- **HOW TO COMPLETE THIS TASK**: Please repeat the whole listing verbatim.

________________________________________

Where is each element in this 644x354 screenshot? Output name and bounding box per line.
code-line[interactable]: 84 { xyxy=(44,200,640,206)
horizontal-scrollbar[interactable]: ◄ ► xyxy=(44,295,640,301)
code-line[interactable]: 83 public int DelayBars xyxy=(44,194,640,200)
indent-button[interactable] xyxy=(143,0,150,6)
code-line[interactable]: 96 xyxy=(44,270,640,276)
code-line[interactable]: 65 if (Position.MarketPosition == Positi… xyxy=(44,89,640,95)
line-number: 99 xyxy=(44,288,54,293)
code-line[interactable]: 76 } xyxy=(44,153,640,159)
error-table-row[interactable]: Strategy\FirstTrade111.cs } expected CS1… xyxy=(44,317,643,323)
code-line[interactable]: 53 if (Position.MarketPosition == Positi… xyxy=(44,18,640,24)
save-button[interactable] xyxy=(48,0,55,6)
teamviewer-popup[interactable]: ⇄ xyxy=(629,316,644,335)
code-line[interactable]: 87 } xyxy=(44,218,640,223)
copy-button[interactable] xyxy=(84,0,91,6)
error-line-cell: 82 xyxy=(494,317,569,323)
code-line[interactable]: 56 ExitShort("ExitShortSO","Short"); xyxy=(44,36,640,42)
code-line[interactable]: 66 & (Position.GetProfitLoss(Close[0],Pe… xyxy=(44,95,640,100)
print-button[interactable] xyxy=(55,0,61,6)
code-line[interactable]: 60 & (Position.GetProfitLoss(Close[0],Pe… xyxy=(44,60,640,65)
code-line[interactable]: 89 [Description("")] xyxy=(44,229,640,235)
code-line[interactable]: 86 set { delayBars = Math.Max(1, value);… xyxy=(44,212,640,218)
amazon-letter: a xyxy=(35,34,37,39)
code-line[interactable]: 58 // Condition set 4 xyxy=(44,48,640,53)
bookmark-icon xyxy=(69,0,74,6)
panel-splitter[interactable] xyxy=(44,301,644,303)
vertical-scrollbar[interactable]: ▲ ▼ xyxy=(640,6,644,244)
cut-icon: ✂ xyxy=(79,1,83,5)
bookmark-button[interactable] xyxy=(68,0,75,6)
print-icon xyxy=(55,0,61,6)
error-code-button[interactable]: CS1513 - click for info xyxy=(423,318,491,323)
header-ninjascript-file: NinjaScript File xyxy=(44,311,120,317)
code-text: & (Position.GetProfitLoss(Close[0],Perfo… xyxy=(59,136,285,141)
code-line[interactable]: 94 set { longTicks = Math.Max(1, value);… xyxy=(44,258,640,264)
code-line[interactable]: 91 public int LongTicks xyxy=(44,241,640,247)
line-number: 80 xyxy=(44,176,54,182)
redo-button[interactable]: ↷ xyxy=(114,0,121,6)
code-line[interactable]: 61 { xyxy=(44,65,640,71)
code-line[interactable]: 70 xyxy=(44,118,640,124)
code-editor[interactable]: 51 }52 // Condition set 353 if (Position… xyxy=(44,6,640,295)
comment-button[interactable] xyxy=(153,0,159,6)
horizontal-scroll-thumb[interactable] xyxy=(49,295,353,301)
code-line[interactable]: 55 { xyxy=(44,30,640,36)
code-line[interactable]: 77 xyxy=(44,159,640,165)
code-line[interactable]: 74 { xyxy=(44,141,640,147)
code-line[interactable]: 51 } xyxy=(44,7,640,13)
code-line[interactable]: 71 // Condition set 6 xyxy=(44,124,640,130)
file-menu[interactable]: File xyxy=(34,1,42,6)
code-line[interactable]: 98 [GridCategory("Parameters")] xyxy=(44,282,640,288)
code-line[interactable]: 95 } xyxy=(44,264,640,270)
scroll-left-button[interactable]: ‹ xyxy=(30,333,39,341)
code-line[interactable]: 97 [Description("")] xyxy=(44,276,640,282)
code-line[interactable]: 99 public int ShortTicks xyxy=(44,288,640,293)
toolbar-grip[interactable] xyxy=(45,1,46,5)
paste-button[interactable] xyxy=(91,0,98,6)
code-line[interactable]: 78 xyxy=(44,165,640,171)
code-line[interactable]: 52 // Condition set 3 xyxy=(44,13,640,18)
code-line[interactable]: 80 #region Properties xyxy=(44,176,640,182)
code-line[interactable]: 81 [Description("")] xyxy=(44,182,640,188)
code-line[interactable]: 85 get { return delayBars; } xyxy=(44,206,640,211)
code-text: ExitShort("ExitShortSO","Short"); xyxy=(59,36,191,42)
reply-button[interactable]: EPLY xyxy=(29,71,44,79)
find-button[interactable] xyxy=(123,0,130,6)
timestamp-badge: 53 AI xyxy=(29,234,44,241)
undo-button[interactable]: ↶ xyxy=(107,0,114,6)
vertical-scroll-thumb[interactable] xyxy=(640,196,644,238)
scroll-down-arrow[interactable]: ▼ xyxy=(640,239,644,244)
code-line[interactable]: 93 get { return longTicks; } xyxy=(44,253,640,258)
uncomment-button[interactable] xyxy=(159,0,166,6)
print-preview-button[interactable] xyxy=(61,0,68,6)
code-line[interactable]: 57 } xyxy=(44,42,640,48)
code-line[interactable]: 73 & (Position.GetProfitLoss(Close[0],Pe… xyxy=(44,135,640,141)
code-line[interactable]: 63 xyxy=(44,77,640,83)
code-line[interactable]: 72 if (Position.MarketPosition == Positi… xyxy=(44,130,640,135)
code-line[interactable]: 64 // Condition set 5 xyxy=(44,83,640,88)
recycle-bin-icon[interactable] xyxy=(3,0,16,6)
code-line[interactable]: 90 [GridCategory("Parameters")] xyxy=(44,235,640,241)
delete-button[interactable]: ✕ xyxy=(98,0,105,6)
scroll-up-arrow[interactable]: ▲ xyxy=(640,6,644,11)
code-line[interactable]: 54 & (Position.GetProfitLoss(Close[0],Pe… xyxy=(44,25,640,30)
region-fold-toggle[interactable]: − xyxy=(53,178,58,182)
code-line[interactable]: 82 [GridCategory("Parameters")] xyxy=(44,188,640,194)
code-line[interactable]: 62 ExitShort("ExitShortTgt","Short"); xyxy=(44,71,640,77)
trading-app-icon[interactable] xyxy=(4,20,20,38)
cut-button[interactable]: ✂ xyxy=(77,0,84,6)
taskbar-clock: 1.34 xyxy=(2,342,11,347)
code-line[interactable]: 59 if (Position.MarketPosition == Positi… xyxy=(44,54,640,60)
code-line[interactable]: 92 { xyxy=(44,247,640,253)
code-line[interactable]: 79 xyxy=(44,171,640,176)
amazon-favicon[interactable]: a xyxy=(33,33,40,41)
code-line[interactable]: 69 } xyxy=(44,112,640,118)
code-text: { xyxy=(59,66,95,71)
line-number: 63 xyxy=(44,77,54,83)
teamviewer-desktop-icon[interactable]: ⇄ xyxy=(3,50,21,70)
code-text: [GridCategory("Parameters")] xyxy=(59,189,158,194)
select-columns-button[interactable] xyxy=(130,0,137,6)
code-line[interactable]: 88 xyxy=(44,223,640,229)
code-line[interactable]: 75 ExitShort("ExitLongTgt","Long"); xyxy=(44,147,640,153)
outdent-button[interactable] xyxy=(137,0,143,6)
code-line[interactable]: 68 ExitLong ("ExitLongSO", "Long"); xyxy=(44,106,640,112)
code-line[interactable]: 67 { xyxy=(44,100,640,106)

________________________________________

- **THE ANSWER**:
Where is each element in this 644x354 screenshot? Output name and bounding box per line.
code-line[interactable]: 84 { xyxy=(44,200,640,206)
horizontal-scrollbar[interactable]: ◄ ► xyxy=(44,295,640,301)
code-line[interactable]: 83 public int DelayBars xyxy=(44,194,640,200)
indent-button[interactable] xyxy=(143,0,150,6)
code-line[interactable]: 96 xyxy=(44,270,640,276)
code-line[interactable]: 65 if (Position.MarketPosition == Positi… xyxy=(44,89,640,95)
line-number: 99 xyxy=(44,288,54,293)
code-line[interactable]: 76 } xyxy=(44,153,640,159)
error-table-row[interactable]: Strategy\FirstTrade111.cs } expected CS1… xyxy=(44,317,643,323)
code-line[interactable]: 53 if (Position.MarketPosition == Positi… xyxy=(44,18,640,24)
save-button[interactable] xyxy=(48,0,55,6)
teamviewer-popup[interactable]: ⇄ xyxy=(629,316,644,335)
code-line[interactable]: 87 } xyxy=(44,218,640,223)
copy-button[interactable] xyxy=(84,0,91,6)
error-line-cell: 82 xyxy=(494,317,569,323)
code-line[interactable]: 56 ExitShort("ExitShortSO","Short"); xyxy=(44,36,640,42)
code-line[interactable]: 66 & (Position.GetProfitLoss(Close[0],Pe… xyxy=(44,95,640,100)
print-button[interactable] xyxy=(55,0,61,6)
code-line[interactable]: 60 & (Position.GetProfitLoss(Close[0],Pe… xyxy=(44,60,640,65)
code-line[interactable]: 89 [Description("")] xyxy=(44,229,640,235)
code-line[interactable]: 86 set { delayBars = Math.Max(1, value);… xyxy=(44,212,640,218)
amazon-letter: a xyxy=(35,34,37,39)
code-line[interactable]: 58 // Condition set 4 xyxy=(44,48,640,53)
bookmark-icon xyxy=(69,0,74,6)
panel-splitter[interactable] xyxy=(44,301,644,303)
vertical-scrollbar[interactable]: ▲ ▼ xyxy=(640,6,644,244)
cut-icon: ✂ xyxy=(79,1,83,5)
bookmark-button[interactable] xyxy=(68,0,75,6)
print-icon xyxy=(55,0,61,6)
error-code-button[interactable]: CS1513 - click for info xyxy=(423,318,491,323)
header-ninjascript-file: NinjaScript File xyxy=(44,311,120,317)
code-text: & (Position.GetProfitLoss(Close[0],Perfo… xyxy=(59,136,285,141)
code-line[interactable]: 94 set { longTicks = Math.Max(1, value);… xyxy=(44,258,640,264)
code-line[interactable]: 91 public int LongTicks xyxy=(44,241,640,247)
line-number: 80 xyxy=(44,176,54,182)
redo-button[interactable]: ↷ xyxy=(114,0,121,6)
code-line[interactable]: 61 { xyxy=(44,65,640,71)
code-line[interactable]: 70 xyxy=(44,118,640,124)
code-editor[interactable]: 51 }52 // Condition set 353 if (Position… xyxy=(44,6,640,295)
comment-button[interactable] xyxy=(153,0,159,6)
horizontal-scroll-thumb[interactable] xyxy=(49,295,353,301)
code-line[interactable]: 55 { xyxy=(44,30,640,36)
code-line[interactable]: 77 xyxy=(44,159,640,165)
code-line[interactable]: 74 { xyxy=(44,141,640,147)
code-line[interactable]: 51 } xyxy=(44,7,640,13)
code-line[interactable]: 71 // Condition set 6 xyxy=(44,124,640,130)
file-menu[interactable]: File xyxy=(34,1,42,6)
code-line[interactable]: 98 [GridCategory("Parameters")] xyxy=(44,282,640,288)
code-line[interactable]: 95 } xyxy=(44,264,640,270)
scroll-left-button[interactable]: ‹ xyxy=(30,333,39,341)
code-line[interactable]: 97 [Description("")] xyxy=(44,276,640,282)
code-line[interactable]: 99 public int ShortTicks xyxy=(44,288,640,293)
toolbar-grip[interactable] xyxy=(45,1,46,5)
paste-button[interactable] xyxy=(91,0,98,6)
code-line[interactable]: 78 xyxy=(44,165,640,171)
code-line[interactable]: 52 // Condition set 3 xyxy=(44,13,640,18)
code-line[interactable]: 80 #region Properties xyxy=(44,176,640,182)
code-line[interactable]: 81 [Description("")] xyxy=(44,182,640,188)
code-line[interactable]: 85 get { return delayBars; } xyxy=(44,206,640,211)
code-text: ExitShort("ExitShortSO","Short"); xyxy=(59,36,191,42)
reply-button[interactable]: EPLY xyxy=(29,71,44,79)
find-button[interactable] xyxy=(123,0,130,6)
timestamp-badge: 53 AI xyxy=(29,234,44,241)
undo-button[interactable]: ↶ xyxy=(107,0,114,6)
vertical-scroll-thumb[interactable] xyxy=(640,196,644,238)
scroll-down-arrow[interactable]: ▼ xyxy=(640,239,644,244)
code-line[interactable]: 93 get { return longTicks; } xyxy=(44,253,640,258)
uncomment-button[interactable] xyxy=(159,0,166,6)
print-preview-button[interactable] xyxy=(61,0,68,6)
code-line[interactable]: 57 } xyxy=(44,42,640,48)
code-line[interactable]: 73 & (Position.GetProfitLoss(Close[0],Pe… xyxy=(44,135,640,141)
code-line[interactable]: 63 xyxy=(44,77,640,83)
code-line[interactable]: 72 if (Position.MarketPosition == Positi… xyxy=(44,130,640,135)
code-line[interactable]: 64 // Condition set 5 xyxy=(44,83,640,88)
recycle-bin-icon[interactable] xyxy=(3,0,16,6)
code-line[interactable]: 90 [GridCategory("Parameters")] xyxy=(44,235,640,241)
delete-button[interactable]: ✕ xyxy=(98,0,105,6)
scroll-up-arrow[interactable]: ▲ xyxy=(640,6,644,11)
code-line[interactable]: 54 & (Position.GetProfitLoss(Close[0],Pe… xyxy=(44,25,640,30)
region-fold-toggle[interactable]: − xyxy=(53,178,58,182)
code-line[interactable]: 82 [GridCategory("Parameters")] xyxy=(44,188,640,194)
code-line[interactable]: 62 ExitShort("ExitShortTgt","Short"); xyxy=(44,71,640,77)
trading-app-icon[interactable] xyxy=(4,20,20,38)
cut-button[interactable]: ✂ xyxy=(77,0,84,6)
taskbar-clock: 1.34 xyxy=(2,342,11,347)
code-line[interactable]: 59 if (Position.MarketPosition == Positi… xyxy=(44,54,640,60)
code-line[interactable]: 92 { xyxy=(44,247,640,253)
code-line[interactable]: 79 xyxy=(44,171,640,176)
amazon-favicon[interactable]: a xyxy=(33,33,40,41)
code-line[interactable]: 69 } xyxy=(44,112,640,118)
code-text: { xyxy=(59,66,95,71)
line-number: 63 xyxy=(44,77,54,83)
teamviewer-desktop-icon[interactable]: ⇄ xyxy=(3,50,21,70)
code-text: [GridCategory("Parameters")] xyxy=(59,189,158,194)
select-columns-button[interactable] xyxy=(130,0,137,6)
code-line[interactable]: 88 xyxy=(44,223,640,229)
code-line[interactable]: 75 ExitShort("ExitLongTgt","Long"); xyxy=(44,147,640,153)
outdent-button[interactable] xyxy=(137,0,143,6)
code-line[interactable]: 68 ExitLong ("ExitLongSO", "Long"); xyxy=(44,106,640,112)
code-line[interactable]: 67 { xyxy=(44,100,640,106)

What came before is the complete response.